От таких мыслей однажды утром за завтраком у Свилара молоко свернулось прямо во рту, и он понял, что его призвание, его работа архитектора, выполняемая в нерабочее время, остающаяся только на бумаге, работа, осужденная заполнять лишь его досуг, превратилась в порок. Устыдившись своих чертежных принадлежностей и линеек, он с тех пор перестал притрагиваться руками к хлебу. Он стал есть хлеб из тарелки, с помощью вилки и ножа… Он начал забывать имена и не любил, когда при нем их часто упоминали. Он опасался, что заблудится в именах, как в лесу. Боялся, как бы не забыть и свое собственное имя, а то придется каждый раз, когда надо подписаться, останавливаться и припоминать, как тебя зовут…
Его преследовало одно воспоминание. Однажды в детстве, будучи с отцом в винограднике, он спросил, почему они перестали охлаждать арбузы в колодце.
— Колодец обвалился, — ответил ему отец, — ведь и колодцы, как и все живое, отживают свой век, а вода, как человек, может состариться и умереть. Здесь вода мертвая, надо копать новый колодец…

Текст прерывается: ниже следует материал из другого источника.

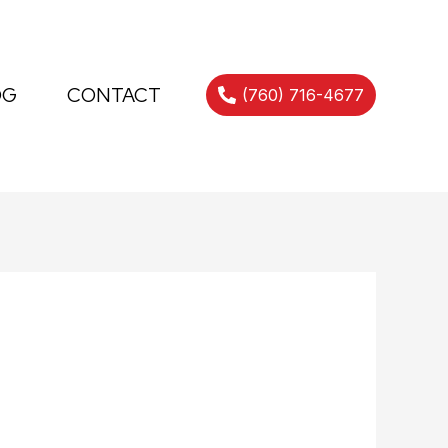
OG
CONTACT
(760) 716-4677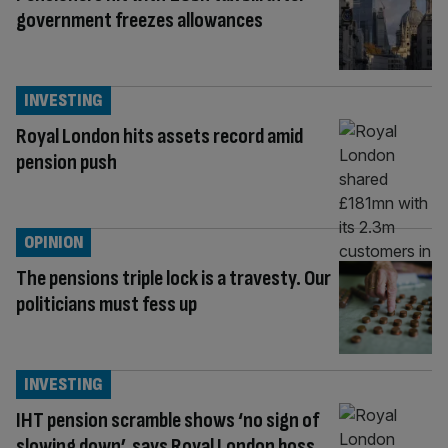
government freezes allowances
INVESTING
Royal London hits assets record amid
pension push
OPINION
The pensions triple lock is a travesty. Our
politicians must fess up
INVESTING
IHT pension scramble shows ‘no sign of
slowing down’, says Royal London boss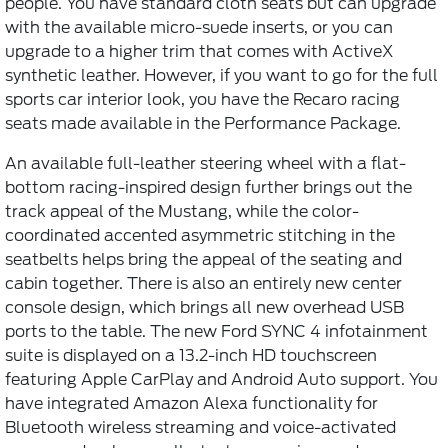
people. You have standard cloth seats but can upgrade
with the available micro-suede inserts, or you can
upgrade to a higher trim that comes with ActiveX
synthetic leather. However, if you want to go for the full
sports car interior look, you have the Recaro racing
seats made available in the Performance Package.
An available full-leather steering wheel with a flat-
bottom racing-inspired design further brings out the
track appeal of the Mustang, while the color-
coordinated accented asymmetric stitching in the
seatbelts helps bring the appeal of the seating and
cabin together. There is also an entirely new center
console design, which brings all new overhead USB
ports to the table. The new Ford SYNC 4 infotainment
suite is displayed on a 13.2-inch HD touchscreen
featuring Apple CarPlay and Android Auto support. You
have integrated Amazon Alexa functionality for
Bluetooth wireless streaming and voice-activated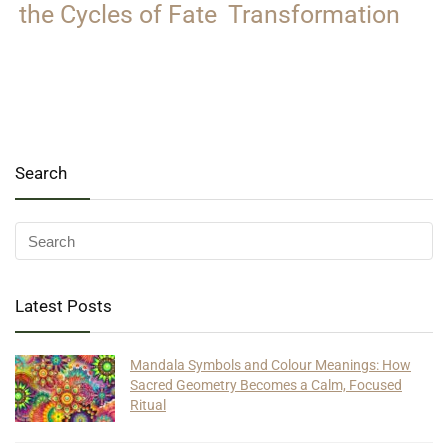
the Cycles of Fate
Transformation
Search
Latest Posts
Mandala Symbols and Colour Meanings: How
Sacred Geometry Becomes a Calm, Focused
Ritual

Теперь Свилару часто вспоминалась эта вода. Ему казалось, что он уже никогда не сможет перевести свои расчеты на твердую почву, тем более возвести здание. Он словно строил на воде. По утрам ему стало чудиться, что его улица не на том перекрестке, и он старался спать касаясь рукой пола, точно желая из постели бросить якорь до самой земли. А проснувшись, он каждый раз заново ориентировался в кровати, как корабль, который ночная буря сбила с курса, соображая, в какую сторону света ему вставать. Страшась таких ночей, уносивших его неведомо куда, он стал отказываться от сна, что переносил довольно легко. Ночами он скитался по городу. Лицо у него стало бледным и прозрачным, родинки проступили под желтой кожей, как букашки, застывшие в янтаре. В немолодые уже годы, когда стало ясно, что вопрос не в том, как преуспеть, а в том, почему ему не удалось заняться своим делом, он не только отвернулся от дня, повернувшись к ночи, но и отвернулся от своего дома и обратился лицом к городу, в котором жил.
Вначале его ночные прогулки не имели никакой определенной цели. Он только замечал, что, бродя по улицам, следует правилам движения транспорта. Точно находясь в машине, он не сворачивал там, где был запрещен поворот, и обходил улицы, закрытые для проезда автомобилей. Ему иногда снились эти прогулки, и, высовывая при пробуждении из сна в реальность помятый язык со следами зубов, он понял, что все белградские улицы в его снах были улицами с односторонним движением. Желая развлечься, он придумал себе занятие почти неприличное, но зато придавшее новый смысл его походам.
Складывалось так, что, следуя скорее ночным звукам, чем направлению улиц, он несколько раз попадал в давно забытые места, где еще юношей встречался с женщинами. Он заметил, что не может заранее определить эти места и вспомнить их наперед, но они возникают как бы сами собой и он набредает на них невольно.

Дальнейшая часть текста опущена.